Для Капранова значение гибели Ольги, ее безвозвратного исчезновения было столь велико, что в нем растворялись все другие соображения, – и после этого не все ли равно, в сущности, было, хорошо или не хорошо вел себя «брат» Андрей в том мире, которого больше нет и который умер в ту самую секунду, когда остановилось сердце Ольги? Александр Капранов не особенно вслушивался в то, что говорил ему «брат» погибшей, как не вглядывался в его лицо, на котором жизнь вряд ли когда-нибудь оставит свои жесткие борозды.

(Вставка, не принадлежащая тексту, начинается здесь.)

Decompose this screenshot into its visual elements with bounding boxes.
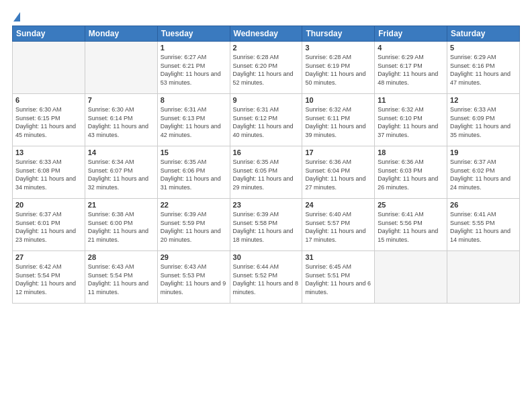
day-number: 9 <box>233 96 300 104</box>
day-number: 26 <box>450 201 517 209</box>
day-info: Sunrise: 6:30 AM Sunset: 6:14 PM Dayligh… <box>88 105 154 139</box>
weekday-header-saturday: Saturday <box>447 26 520 42</box>
calendar-cell: 19Sunrise: 6:37 AM Sunset: 6:02 PM Dayli… <box>447 146 520 199</box>
day-number: 30 <box>233 253 300 261</box>
calendar-cell: 28Sunrise: 6:43 AM Sunset: 5:54 PM Dayli… <box>85 251 157 304</box>
calendar-cell: 3Sunrise: 6:28 AM Sunset: 6:19 PM Daylig… <box>302 42 375 94</box>
calendar-cell <box>447 251 520 304</box>
day-number: 16 <box>233 148 300 156</box>
day-info: Sunrise: 6:33 AM Sunset: 6:08 PM Dayligh… <box>15 158 82 191</box>
calendar-cell: 31Sunrise: 6:45 AM Sunset: 5:51 PM Dayli… <box>302 251 375 304</box>
logo-arrow-icon <box>13 12 20 21</box>
day-number: 21 <box>88 201 154 209</box>
day-number: 11 <box>378 96 444 104</box>
calendar-cell <box>13 42 85 94</box>
calendar-cell: 2Sunrise: 6:28 AM Sunset: 6:20 PM Daylig… <box>230 42 302 94</box>
calendar-cell: 11Sunrise: 6:32 AM Sunset: 6:10 PM Dayli… <box>375 94 447 146</box>
day-number: 3 <box>305 44 371 52</box>
calendar-week-1: 1Sunrise: 6:27 AM Sunset: 6:21 PM Daylig… <box>13 42 520 94</box>
calendar-cell: 13Sunrise: 6:33 AM Sunset: 6:08 PM Dayli… <box>13 146 85 199</box>
day-number: 5 <box>450 44 517 52</box>
weekday-header-sunday: Sunday <box>13 26 85 42</box>
calendar-week-2: 6Sunrise: 6:30 AM Sunset: 6:15 PM Daylig… <box>13 94 520 146</box>
calendar-cell: 8Sunrise: 6:31 AM Sunset: 6:13 PM Daylig… <box>157 94 230 146</box>
day-number: 1 <box>161 44 227 52</box>
day-number: 13 <box>15 148 82 156</box>
day-number: 7 <box>88 96 154 104</box>
day-number: 4 <box>378 44 444 52</box>
day-number: 27 <box>15 253 82 261</box>
calendar-cell: 26Sunrise: 6:41 AM Sunset: 5:55 PM Dayli… <box>447 199 520 251</box>
day-number: 22 <box>161 201 227 209</box>
calendar-cell: 15Sunrise: 6:35 AM Sunset: 6:06 PM Dayli… <box>157 146 230 199</box>
day-number: 14 <box>88 148 154 156</box>
day-info: Sunrise: 6:33 AM Sunset: 6:09 PM Dayligh… <box>450 105 517 139</box>
calendar-cell: 20Sunrise: 6:37 AM Sunset: 6:01 PM Dayli… <box>13 199 85 251</box>
calendar-cell: 7Sunrise: 6:30 AM Sunset: 6:14 PM Daylig… <box>85 94 157 146</box>
day-info: Sunrise: 6:44 AM Sunset: 5:52 PM Dayligh… <box>233 263 300 296</box>
calendar-cell: 9Sunrise: 6:31 AM Sunset: 6:12 PM Daylig… <box>230 94 302 146</box>
day-info: Sunrise: 6:35 AM Sunset: 6:06 PM Dayligh… <box>161 158 227 191</box>
header <box>12 12 520 20</box>
day-info: Sunrise: 6:29 AM Sunset: 6:17 PM Dayligh… <box>378 53 444 87</box>
page: SundayMondayTuesdayWednesdayThursdayFrid… <box>0 0 532 411</box>
day-number: 28 <box>88 253 154 261</box>
calendar-cell: 12Sunrise: 6:33 AM Sunset: 6:09 PM Dayli… <box>447 94 520 146</box>
day-info: Sunrise: 6:31 AM Sunset: 6:13 PM Dayligh… <box>161 105 227 139</box>
day-number: 18 <box>378 148 444 156</box>
day-info: Sunrise: 6:37 AM Sunset: 6:02 PM Dayligh… <box>450 158 517 191</box>
day-info: Sunrise: 6:36 AM Sunset: 6:04 PM Dayligh… <box>305 158 371 191</box>
day-info: Sunrise: 6:38 AM Sunset: 6:00 PM Dayligh… <box>88 210 154 244</box>
day-info: Sunrise: 6:37 AM Sunset: 6:01 PM Dayligh… <box>15 210 82 244</box>
day-info: Sunrise: 6:31 AM Sunset: 6:12 PM Dayligh… <box>233 105 300 139</box>
calendar-cell: 18Sunrise: 6:36 AM Sunset: 6:03 PM Dayli… <box>375 146 447 199</box>
day-number: 29 <box>161 253 227 261</box>
weekday-header-thursday: Thursday <box>302 26 375 42</box>
day-number: 8 <box>161 96 227 104</box>
calendar-cell: 30Sunrise: 6:44 AM Sunset: 5:52 PM Dayli… <box>230 251 302 304</box>
day-number: 6 <box>15 96 82 104</box>
calendar-table: SundayMondayTuesdayWednesdayThursdayFrid… <box>12 26 520 304</box>
day-info: Sunrise: 6:43 AM Sunset: 5:54 PM Dayligh… <box>88 263 154 296</box>
calendar-week-5: 27Sunrise: 6:42 AM Sunset: 5:54 PM Dayli… <box>13 251 520 304</box>
day-info: Sunrise: 6:27 AM Sunset: 6:21 PM Dayligh… <box>161 53 227 87</box>
calendar-cell: 16Sunrise: 6:35 AM Sunset: 6:05 PM Dayli… <box>230 146 302 199</box>
calendar-cell: 25Sunrise: 6:41 AM Sunset: 5:56 PM Dayli… <box>375 199 447 251</box>
day-number: 15 <box>161 148 227 156</box>
calendar-cell: 4Sunrise: 6:29 AM Sunset: 6:17 PM Daylig… <box>375 42 447 94</box>
calendar-cell: 5Sunrise: 6:29 AM Sunset: 6:16 PM Daylig… <box>447 42 520 94</box>
day-info: Sunrise: 6:28 AM Sunset: 6:19 PM Dayligh… <box>305 53 371 87</box>
logo <box>12 12 20 20</box>
day-number: 12 <box>450 96 517 104</box>
day-info: Sunrise: 6:30 AM Sunset: 6:15 PM Dayligh… <box>15 105 82 139</box>
day-number: 23 <box>233 201 300 209</box>
day-info: Sunrise: 6:29 AM Sunset: 6:16 PM Dayligh… <box>450 53 517 87</box>
day-number: 24 <box>305 201 371 209</box>
day-info: Sunrise: 6:41 AM Sunset: 5:56 PM Dayligh… <box>378 210 444 244</box>
day-info: Sunrise: 6:34 AM Sunset: 6:07 PM Dayligh… <box>88 158 154 191</box>
calendar-week-4: 20Sunrise: 6:37 AM Sunset: 6:01 PM Dayli… <box>13 199 520 251</box>
weekday-header-monday: Monday <box>85 26 157 42</box>
calendar-cell: 6Sunrise: 6:30 AM Sunset: 6:15 PM Daylig… <box>13 94 85 146</box>
calendar-cell: 23Sunrise: 6:39 AM Sunset: 5:58 PM Dayli… <box>230 199 302 251</box>
day-info: Sunrise: 6:45 AM Sunset: 5:51 PM Dayligh… <box>305 263 371 296</box>
day-info: Sunrise: 6:28 AM Sunset: 6:20 PM Dayligh… <box>233 53 300 87</box>
weekday-header-tuesday: Tuesday <box>157 26 230 42</box>
calendar-cell: 24Sunrise: 6:40 AM Sunset: 5:57 PM Dayli… <box>302 199 375 251</box>
day-info: Sunrise: 6:36 AM Sunset: 6:03 PM Dayligh… <box>378 158 444 191</box>
calendar-cell: 29Sunrise: 6:43 AM Sunset: 5:53 PM Dayli… <box>157 251 230 304</box>
day-number: 19 <box>450 148 517 156</box>
weekday-header-wednesday: Wednesday <box>230 26 302 42</box>
calendar-cell: 22Sunrise: 6:39 AM Sunset: 5:59 PM Dayli… <box>157 199 230 251</box>
calendar-cell <box>85 42 157 94</box>
day-info: Sunrise: 6:43 AM Sunset: 5:53 PM Dayligh… <box>161 263 227 296</box>
calendar-cell: 10Sunrise: 6:32 AM Sunset: 6:11 PM Dayli… <box>302 94 375 146</box>
calendar-cell <box>375 251 447 304</box>
day-info: Sunrise: 6:39 AM Sunset: 5:59 PM Dayligh… <box>161 210 227 244</box>
day-number: 25 <box>378 201 444 209</box>
day-info: Sunrise: 6:41 AM Sunset: 5:55 PM Dayligh… <box>450 210 517 244</box>
day-info: Sunrise: 6:32 AM Sunset: 6:10 PM Dayligh… <box>378 105 444 139</box>
weekday-header-row: SundayMondayTuesdayWednesdayThursdayFrid… <box>13 26 520 42</box>
day-number: 31 <box>305 253 371 261</box>
weekday-header-friday: Friday <box>375 26 447 42</box>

Для Андрея, начался период сравнительного равнодушия к собственной судьбе, отсутствие зависти, спортивной злости и честолюбивых стремлений и, наряду с этим, – бурное чувственное существование и глубокое уныние оттого, что каждое чувство неповторимо и возвратное его, столь же могучее движение находит человека уже иным и иначе действует, чем это было год, или десять лет, или десять дней, или десять часов тому назад. Это было время бесконечного душевного томления, неповторимого в его жизни, и те места, где он тогда бывал, впоследствии он видел отчетливо и ясно перед собой, как только его мысль возвращалась к тому периоду: волжская набережная, Центральный парк и густые его деревья, ночные клубы и музыкальные волны забойных электронных сетов, в которых он находил безнадежную и печальную очаровательность; она существовала не сама по себе, а возникала потому, что была глубокая ночь, а рядом с ним – безмятежные Танины глаза на её утомленном ночью и музыкой лице. Андрей стал вести существование, в котором все его внимание было направлено на заботы об очередной встрече с Таней. Масса воображаемых положений роились в его голове, обрываясь и сменяясь другими; но самой прекрасной мыслью была та, что Таня, которую он обидел, уйдя от нее той зимней ночью, Таня, чья тень заслоняла его, и когда он думал о ней, все вокруг звучало тише и заглушеннее, – что эта Таня будет принадлежать ему. Ее тело являлось перед ним на процедурах в кардиоцентре, на деловых встречах и в офисе. Он видел бурлящие, стремительные горные реки, дом в горах, эти мечты всегда существовали в нем, и он стал воображать там себя и Таню – и туда не доходили отзвуки и образы прежней жизни, точно натыкаясь на неизмеримую воздушную стену – воздушную, но столь же непреодолимую, как преграда, разделяющая его существование в хаотическом, часто меняющемся мире, от существования «разумных» людей в их неподвижном упорядоченном мире; и только требовательные интонации Таниного голоса проникали в его сознание. Этот голос рассеивал сумрак мыслей, и звук этого голоса соединял в медленной стеклянной своей прозрачности происшествие в горах, мысленно прожитую будущую жизнь, с соблазнительным и сбывающимся, с прекрасным сном о Тане.